Initially, we maintain some sympathy for the protester’s position. First, the record reflects, ironically, that it is the failure of topside processors that has led the agency to include a requirement for topside processors in order to minimize the time and expense associated with the failure of other than topside processors. Second, a portion of the processing unit failures that have occurred involved failures to components of the processing units other than the processing modules themselves.[1] Third, there is no evidence that the protester’s embedded processor chips have ever failed. Nonetheless, it is not the role of this Office to substitute its judgment for that of the agency, and we conclude that the agency has met its burden of demonstrating a reasonable basis for the requirement at issue.

As established above, the primary concern underpinning the agency’s requirement for topside processing modules is its desire to minimize the risk of having a processor failure that results in the disruption and expense associated with dry-docking its vessel. Notwithstanding the protester’s assertions to the contrary, this risk is not illusory. The protester does not dispute the fact that if its processor fails, the Corps’ vessel will need to be dry-docked to repair the failed processor. Rather, the protester maintains that there is little or no risk of processor failure. Although, as pointed out above, some of the failures described by the agency did not involve the processor functions that the protester embeds in the sonar head, the record does reflect that other failures did involve those functions, thereby lending credence to the agency’s underlying concern.
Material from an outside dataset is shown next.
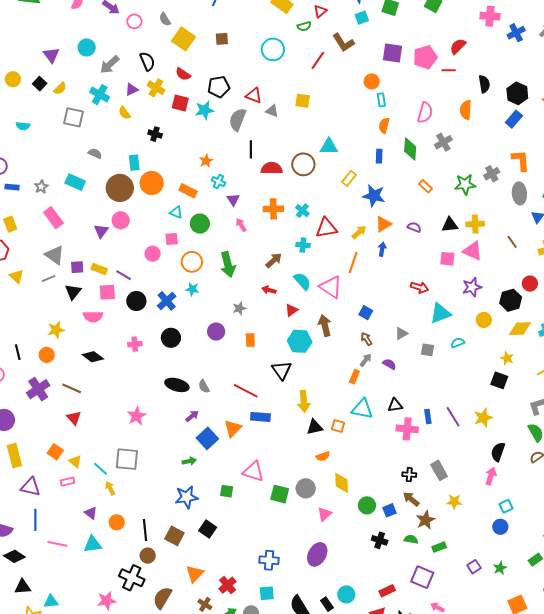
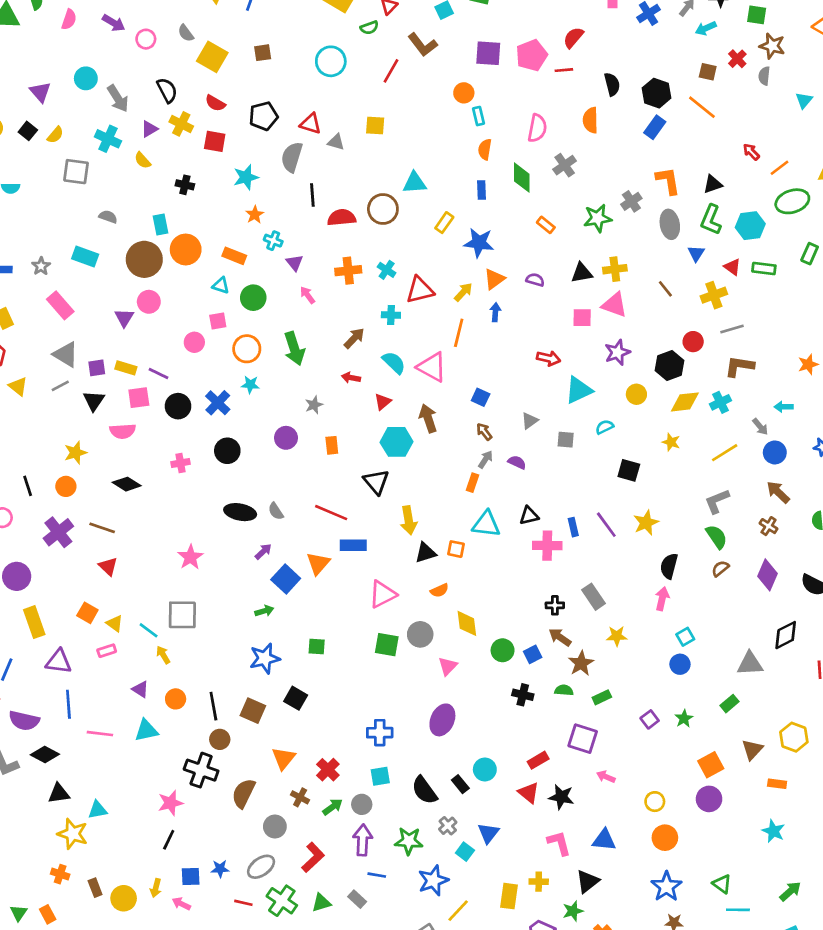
gray arrow: (110, 65) -> (118, 98), turned -75
cyan star: (205, 110) -> (246, 177), moved
black square: (499, 380) -> (629, 470), moved
pink triangle: (253, 471) -> (383, 594), moved, turned -40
With regard to the protester’s argument that its chips have never failed, the agency notes that the protester’s system incorporating an embedded processing chip has only been available for a few years and therefore has not been on the market long enough to establish a record regarding its long-term performance. Further, in response to the protester’s complaint that other parts of the sonar heads could also fail, the agency reports that it has been its experience that the transducer (i.e., sonar head) components rarely cause problems, and the protester has not sought to rebut the agency position.[2] Given the potential disruption posed by the failure of a non-topside mounted processor, and the agency’s reasonably-based desire to minimize the risk of disruption associated with such a failure, we have no basis to find the agency’s requirement unreasonable or otherwise improper.

The protest is denied.

Lynn H. Gibson
General Counsel



[1] For example, the project manager describes the failure in July 2007 of a power unit located in a topside processor. (The distinction between the failure of components that actually perform the processing functions and the failure of ancillary components that some manufacturers place in the processing units, such as power units, is of significance in that while the protester’s system embeds the processing modules in the sonar heads, the power unit is located topside in a sonar interface module.)

[2] Additionally, we conclude that the agency has demonstrated a reasonable basis for requiring that the same system be acquired for the 23-foot boat--i.e., having the same system on both boats will reduce the need for operator training and will allow the agency to switch components between the boats.